_Work to complete:_
Among the entries that follow, tally the lines with the string "network". Give no more than the number.

_Document layout analysis data:_
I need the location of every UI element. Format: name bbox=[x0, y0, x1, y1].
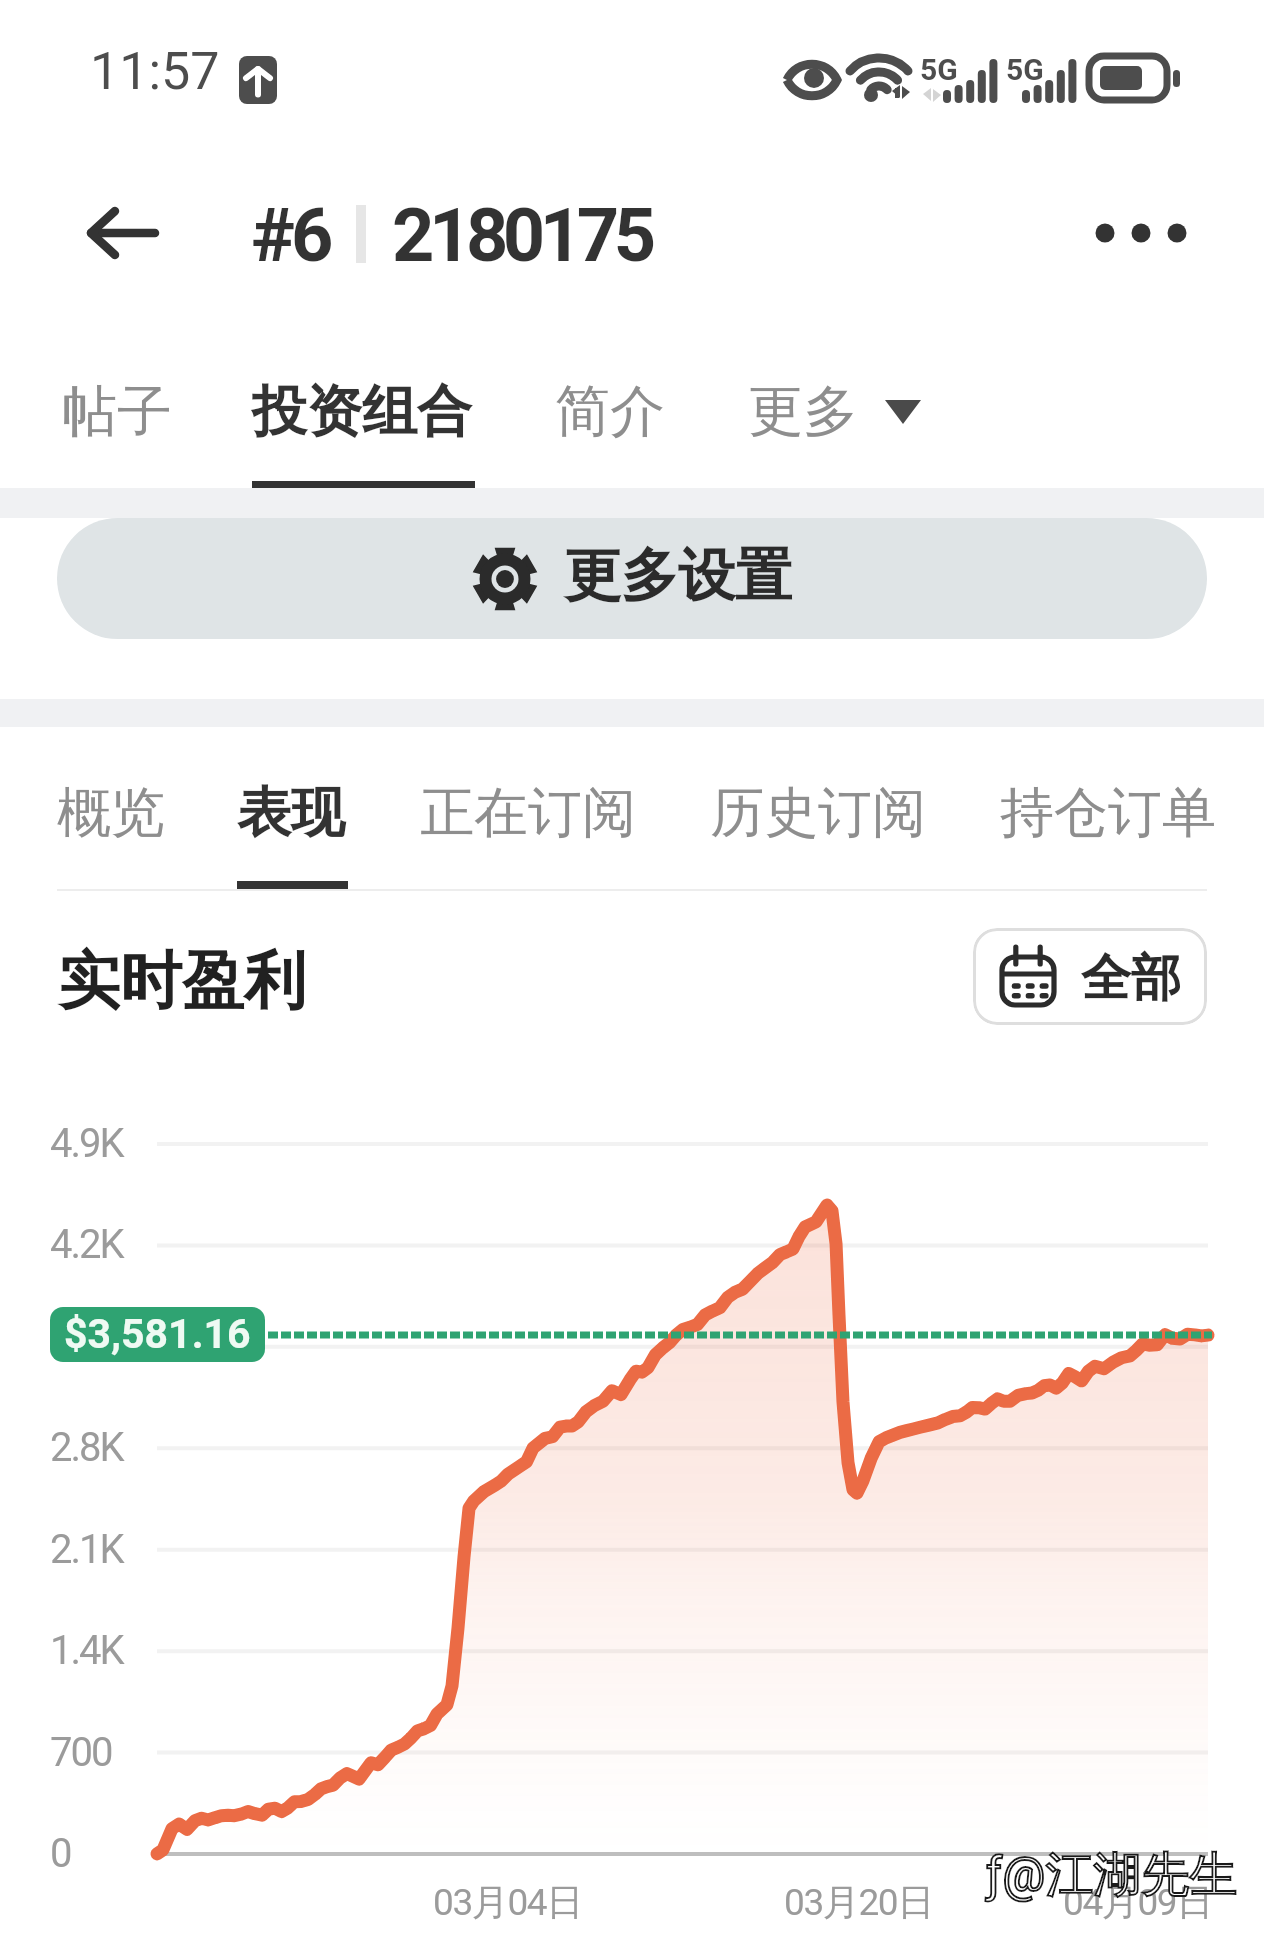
staticText: 03月04日 bbox=[433, 1879, 582, 1926]
staticText: 4.2K bbox=[50, 1221, 123, 1268]
staticText: 2180175 bbox=[392, 192, 651, 279]
staticText: 2.1K bbox=[50, 1526, 123, 1573]
staticText: 5G bbox=[1006, 52, 1044, 87]
button[interactable]: 帖子 bbox=[48, 363, 186, 460]
staticText: 1.4K bbox=[50, 1627, 123, 1674]
staticText: #6 bbox=[251, 192, 330, 279]
staticText: 帖子 bbox=[62, 377, 172, 446]
staticText: 持仓订单 bbox=[1000, 779, 1216, 847]
staticText: 历史订阅 bbox=[710, 779, 926, 847]
button[interactable]: 投资组合 bbox=[238, 363, 486, 460]
staticText: $3,581.16 bbox=[64, 1310, 251, 1358]
staticText: 概览 bbox=[57, 779, 165, 847]
button[interactable]: 更多 bbox=[734, 363, 935, 460]
button[interactable]: 表现 bbox=[223, 765, 359, 861]
button[interactable]: Back bbox=[82, 200, 164, 266]
button[interactable]: 全部 bbox=[973, 928, 1207, 1025]
staticText: 表现 bbox=[237, 779, 345, 847]
button[interactable]: 持仓订单 bbox=[986, 765, 1230, 861]
staticText: 实时盈利 bbox=[58, 942, 306, 1020]
staticText: 全部 bbox=[1081, 947, 1181, 1010]
staticText: 04月09日 bbox=[1063, 1879, 1212, 1926]
button[interactable]: 概览 bbox=[43, 765, 179, 861]
staticText: 5G bbox=[920, 52, 958, 87]
staticText: ƒ@江湖先生 bbox=[986, 1845, 1238, 1905]
staticText: 投资组合 bbox=[252, 377, 472, 446]
button[interactable]: 更多设置 bbox=[57, 518, 1207, 639]
staticText: 4.9K bbox=[50, 1120, 123, 1167]
staticText: ƒ@江湖先生 bbox=[986, 1845, 1238, 1905]
staticText: 2.8K bbox=[50, 1424, 123, 1471]
button[interactable]: 正在订阅 bbox=[406, 765, 650, 861]
staticText: 正在订阅 bbox=[420, 779, 636, 847]
staticText: 0 bbox=[50, 1830, 71, 1877]
button[interactable]: More options bbox=[1082, 200, 1194, 266]
staticText: 简介 bbox=[555, 377, 665, 446]
button[interactable]: 历史订阅 bbox=[696, 765, 940, 861]
staticText: 更多 bbox=[748, 377, 858, 446]
staticText: 700 bbox=[50, 1729, 112, 1776]
staticText: 03月20日 bbox=[784, 1879, 933, 1926]
button[interactable]: 简介 bbox=[541, 363, 679, 460]
staticText: 更多设置 bbox=[564, 540, 792, 612]
staticText: 11:57 bbox=[90, 41, 220, 102]
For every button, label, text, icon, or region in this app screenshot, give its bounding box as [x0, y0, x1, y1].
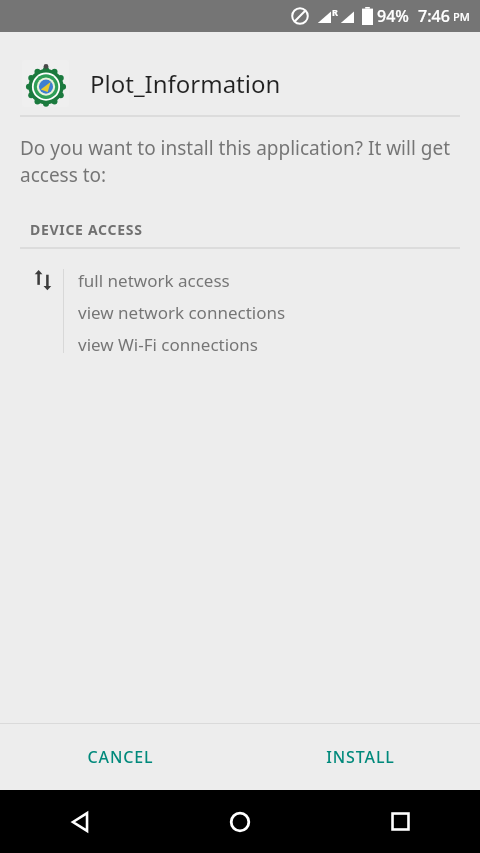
button[interactable]: INSTALL — [240, 724, 480, 790]
staticText: 94% — [377, 5, 409, 27]
button[interactable]: CANCEL — [0, 724, 240, 790]
staticText: 7:46 — [418, 5, 450, 27]
staticText: DEVICE ACCESS — [30, 220, 143, 239]
button[interactable]: Home — [160, 790, 320, 853]
staticText: Do you want to install this application?… — [20, 135, 460, 188]
button[interactable]: Recent apps — [320, 790, 480, 853]
staticText: full network access — [78, 269, 230, 292]
staticText: view network connections — [78, 301, 286, 324]
staticText: PM — [453, 9, 470, 24]
staticText: Plot_Information — [90, 67, 281, 100]
button[interactable]: Back — [0, 790, 160, 853]
staticText: R — [332, 6, 338, 18]
staticText: INSTALL — [326, 746, 395, 768]
staticText: view Wi-Fi connections — [78, 333, 259, 356]
staticText: CANCEL — [87, 746, 154, 768]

_Exercise response:_
2